The way these rules are currently set up does not solve this problem: you simply "make shit up" when talking to reporters and then let people reference the secondary source (which is usually designed to fact check information by simply calling you and asking "was this true", at which point you can easily just lie; more information on this in my upstream reply).

You simply cannot use secondary sources to solve the problem you are describing, and if you tried to do so in an academic article you would find yourself unable to get published: you would simply find a note attached from peer review asking you to instead cite primary sources... as otherwise there is nothing to prevent you from "simply making shit up".

gbog · on Oct 29, 2012

In the first comment on the linked page, a guy says rightly that the number of missing articles is still enormous, but in parts of knowledge that are further from that of the median Wikipedian.

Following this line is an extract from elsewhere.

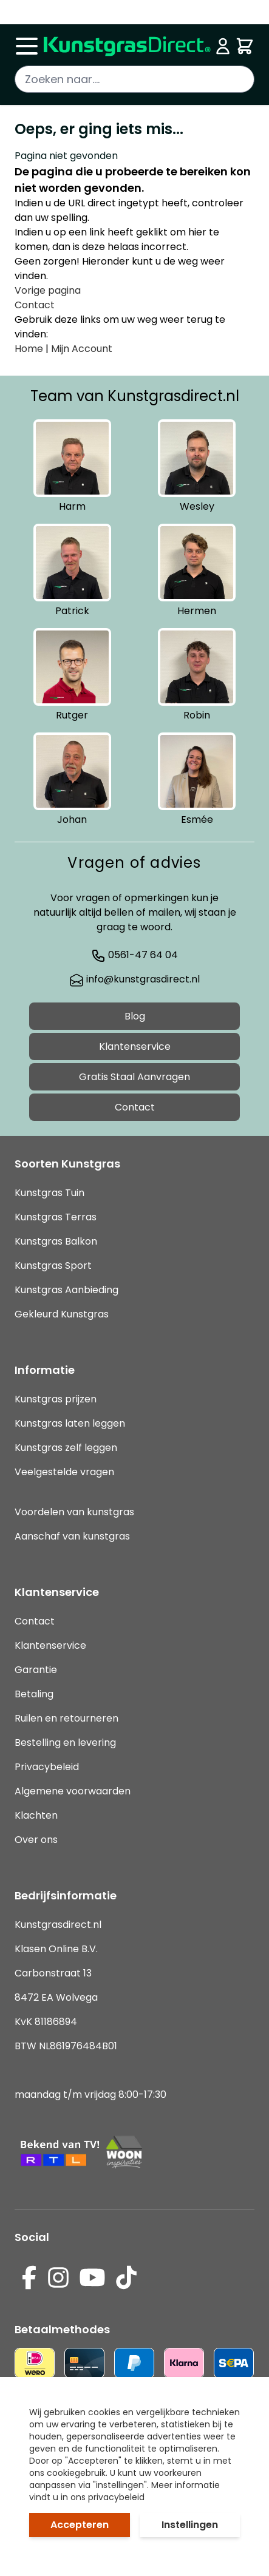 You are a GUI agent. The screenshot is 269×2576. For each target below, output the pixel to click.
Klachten (36, 1815)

In a comment here someone says the foundation has the goal to find and purpose interesting things to write on Wikipedia to new editors.

The sum of these the interesting problem of crossing culture barriers. How to get the regular geek interested in the many kings and warlords of China's Warring States?

davidw · on Oct 29, 2012

Am I the only one who has memories of 'Raid on Bungeling Bay' triggered by the words 'nearing completion'?

http://en.wikipedia.org/wiki/Raid_on_Bungeling_Bay

"Battleship nearing completion!" or something to that effect.

pixelcort · on Oct 29, 2012

One big opportunity is the differences in content between different language editions of Wikipedia. In many cases the content for an article varies widely between languages, and I still run across articles that are not yet available in English yet.

anuraj · on Oct 29, 2012

Very myopic view restricted only to English language. There are more than a 100 major languages in the world. So now Wikipedia has to concentrate on other languages.

pebb · on Oct 28, 2012

Yup, from now on all edits done by outsiders shall be reverted with extreme prejudice.